The basic elements of the Storage Latency Estimation Descriptor structure are shown in Figure 2. SLEDs represent the estimated latency to retrieve specific data elements of a file. A SLED consists of the byte offset within the file, the length in bytes of this section, and the performance estimates. The estimates are the latency to the first byte of the section and the bandwidth at which data will arrive once it has begun. Floating point numbers are used to represent the latency because the necessary range exceeds that of a normal integer. We chose floating point numbers for bandwidth for consistency of representation and ease of arithmetic.

struct sled {
  long offset;			/* into the file */
  long length;			/* of the segment */
  float latency;		/* in seconds */
  float bandwidth;		/* in bytes/sec */
};

Figure 2: SLED structure

Different sections (usually blocks) of a file may have different retrieval characteristics, and so will be represented by separate SLEDs. For large files, as a file is used and reused, the state of a file may ultimately be represented by a hundred or more SLEDs. Moving from the beginning of the file to the end, each discontinuity in storage media, latency, or bandwidth results in another SLED in the representation.

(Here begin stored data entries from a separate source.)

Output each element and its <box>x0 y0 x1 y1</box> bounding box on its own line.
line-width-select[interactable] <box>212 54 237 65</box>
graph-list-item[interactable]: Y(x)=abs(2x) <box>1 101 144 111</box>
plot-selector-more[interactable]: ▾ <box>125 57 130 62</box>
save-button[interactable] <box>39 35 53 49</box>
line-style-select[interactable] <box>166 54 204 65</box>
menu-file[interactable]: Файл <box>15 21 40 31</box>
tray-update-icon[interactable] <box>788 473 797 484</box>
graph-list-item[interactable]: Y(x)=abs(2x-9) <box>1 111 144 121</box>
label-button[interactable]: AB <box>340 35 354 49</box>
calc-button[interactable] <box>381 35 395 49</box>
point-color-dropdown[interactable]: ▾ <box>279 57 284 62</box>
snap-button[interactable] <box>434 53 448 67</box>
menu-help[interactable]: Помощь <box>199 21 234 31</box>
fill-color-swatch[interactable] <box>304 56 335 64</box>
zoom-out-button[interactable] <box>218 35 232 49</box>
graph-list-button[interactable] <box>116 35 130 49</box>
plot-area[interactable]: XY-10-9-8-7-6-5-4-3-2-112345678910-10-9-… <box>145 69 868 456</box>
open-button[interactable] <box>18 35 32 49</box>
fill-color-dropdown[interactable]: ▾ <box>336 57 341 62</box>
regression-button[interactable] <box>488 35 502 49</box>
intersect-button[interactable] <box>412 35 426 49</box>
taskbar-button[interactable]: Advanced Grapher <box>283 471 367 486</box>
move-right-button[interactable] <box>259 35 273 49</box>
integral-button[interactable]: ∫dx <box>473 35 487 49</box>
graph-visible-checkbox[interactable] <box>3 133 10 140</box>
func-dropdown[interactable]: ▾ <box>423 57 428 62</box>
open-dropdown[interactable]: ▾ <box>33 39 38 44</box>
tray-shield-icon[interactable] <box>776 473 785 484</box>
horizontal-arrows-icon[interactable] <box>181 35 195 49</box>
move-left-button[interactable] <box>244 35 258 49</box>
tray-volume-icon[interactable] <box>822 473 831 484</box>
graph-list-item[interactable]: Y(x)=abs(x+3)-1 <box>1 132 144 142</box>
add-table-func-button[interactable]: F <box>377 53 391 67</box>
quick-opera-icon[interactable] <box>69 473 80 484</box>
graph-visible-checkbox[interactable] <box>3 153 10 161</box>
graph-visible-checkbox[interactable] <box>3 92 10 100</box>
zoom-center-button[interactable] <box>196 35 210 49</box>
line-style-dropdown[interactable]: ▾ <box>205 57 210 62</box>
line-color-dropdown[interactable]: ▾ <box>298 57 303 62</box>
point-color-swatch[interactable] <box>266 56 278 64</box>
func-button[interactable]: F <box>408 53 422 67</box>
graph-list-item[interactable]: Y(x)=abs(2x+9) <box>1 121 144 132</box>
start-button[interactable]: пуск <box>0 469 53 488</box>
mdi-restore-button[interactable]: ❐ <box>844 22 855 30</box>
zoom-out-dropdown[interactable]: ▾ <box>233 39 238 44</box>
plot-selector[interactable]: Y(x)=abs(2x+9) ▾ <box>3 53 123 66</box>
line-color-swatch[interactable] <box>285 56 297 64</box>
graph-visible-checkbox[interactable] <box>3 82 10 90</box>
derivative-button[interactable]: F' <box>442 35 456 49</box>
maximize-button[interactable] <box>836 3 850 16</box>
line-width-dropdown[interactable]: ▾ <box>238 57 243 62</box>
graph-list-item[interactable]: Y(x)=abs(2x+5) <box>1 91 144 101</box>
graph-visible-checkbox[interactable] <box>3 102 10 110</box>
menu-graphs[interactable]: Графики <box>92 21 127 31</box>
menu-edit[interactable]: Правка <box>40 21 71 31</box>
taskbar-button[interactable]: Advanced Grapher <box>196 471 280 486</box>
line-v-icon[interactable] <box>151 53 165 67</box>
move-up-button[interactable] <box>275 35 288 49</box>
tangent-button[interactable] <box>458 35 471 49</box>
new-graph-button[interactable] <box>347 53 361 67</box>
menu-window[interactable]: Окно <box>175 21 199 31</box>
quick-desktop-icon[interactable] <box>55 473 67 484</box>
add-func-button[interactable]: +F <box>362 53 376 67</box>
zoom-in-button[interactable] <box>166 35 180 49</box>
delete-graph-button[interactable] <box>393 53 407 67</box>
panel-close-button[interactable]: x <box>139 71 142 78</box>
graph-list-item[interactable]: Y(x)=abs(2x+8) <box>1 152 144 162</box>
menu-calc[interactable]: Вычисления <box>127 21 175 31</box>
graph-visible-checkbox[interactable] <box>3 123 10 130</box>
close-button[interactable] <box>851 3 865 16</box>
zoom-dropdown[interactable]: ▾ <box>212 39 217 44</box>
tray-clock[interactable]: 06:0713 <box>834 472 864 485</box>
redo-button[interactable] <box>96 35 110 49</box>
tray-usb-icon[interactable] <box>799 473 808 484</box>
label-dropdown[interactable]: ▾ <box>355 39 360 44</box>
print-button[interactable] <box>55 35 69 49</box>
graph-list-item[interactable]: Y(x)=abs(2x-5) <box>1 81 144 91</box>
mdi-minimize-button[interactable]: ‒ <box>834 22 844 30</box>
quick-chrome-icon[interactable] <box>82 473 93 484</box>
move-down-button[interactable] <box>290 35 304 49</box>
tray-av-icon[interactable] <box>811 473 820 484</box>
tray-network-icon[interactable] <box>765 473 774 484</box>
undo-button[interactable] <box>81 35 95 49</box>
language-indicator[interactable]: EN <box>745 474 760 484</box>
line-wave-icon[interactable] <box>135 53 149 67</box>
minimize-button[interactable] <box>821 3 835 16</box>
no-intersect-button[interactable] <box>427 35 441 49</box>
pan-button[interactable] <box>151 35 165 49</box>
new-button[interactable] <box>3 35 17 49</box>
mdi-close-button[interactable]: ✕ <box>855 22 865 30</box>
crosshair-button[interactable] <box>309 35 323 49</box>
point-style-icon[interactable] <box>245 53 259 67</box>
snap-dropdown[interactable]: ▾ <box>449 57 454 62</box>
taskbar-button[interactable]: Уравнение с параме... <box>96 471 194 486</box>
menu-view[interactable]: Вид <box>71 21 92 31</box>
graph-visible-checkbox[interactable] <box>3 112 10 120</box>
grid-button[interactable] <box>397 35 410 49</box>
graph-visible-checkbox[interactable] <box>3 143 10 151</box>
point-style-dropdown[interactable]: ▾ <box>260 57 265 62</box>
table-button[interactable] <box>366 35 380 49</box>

Applications take advantage of the information in a SLED in one of three possible ways: reordering I/Os, pruning I/Os, or reporting latencies. Each is detailed in the following subsections.

3.1 Reordering I/Os

By accessing the data currently in primary memory first, and items that must be retrieved from secondary or tertiary storage later, the number of physical I/Os that must be performed may be reduced. This may require algorithmic changes in applications.

Figure 3: Movement of data among storage levels during two linear passes

Figure 3 shows how two linear passes across a file behave with normal LRU caching when the file is larger than the cache size. A five-block file is accessed using a cache which is only three blocks. The contents of the cache are shown as file block numbers, with ``e'' being empty. The second pass gains no advantage from the data cached as a result of the first pass, as the tail of the file is progressively thrown out of cache during the current pass. The two passes may be within a single application, or two separate applications run consecutively. Behavior is similar whether the two levels are memory and disk, as in a normal file system, or disk and tape, as in any hierarchical storage management system which caches partial files from tape to disk.

By using SLEDs, the second pass would be able to recognize that reading the tail of the file first is advantageous. In this case, blocks 3, 4, and 5 would be known to be cached, and read before blocks 1 and 2. The total number of blocks retrieved from the lower storage level in this second pass would only be two instead of five.

3.2 Pruning I/Os

By algorithmically choosing not to execute particular I/Os, an application may improve its performance by orders of magnitude, as well as be a better citizen by reducing system load.

A simple example that combines both pruning and reordering is an application which is looking for a specific record in a large file or set of files. If the desired record's position is toward the end of the data set as normally ordered, but already resides in memory rather than on disk or tape (possibly as a result of recent creation or recent access), it may be among the first accessed. As a result, the application may terminate without requesting data which must be retrieved for disk or tape, and performance may improve by an order of magnitude or more.

It may also simply be desirable to run an application with the minimum number of I/O operations, even at the cost of reduced functionality. This may be applied in, for example, environments that charge per I/O operation, as used to be common for timesharing systems.

3.3 Reporting Latency

Applications in several categories depend on or can be improved by an ability to predict their performance. Quality of service with some real-time component is the most obvious but not the only such category; any I/O-intensive application on which a user depends for interactive response is a good candidate to use SLEDs.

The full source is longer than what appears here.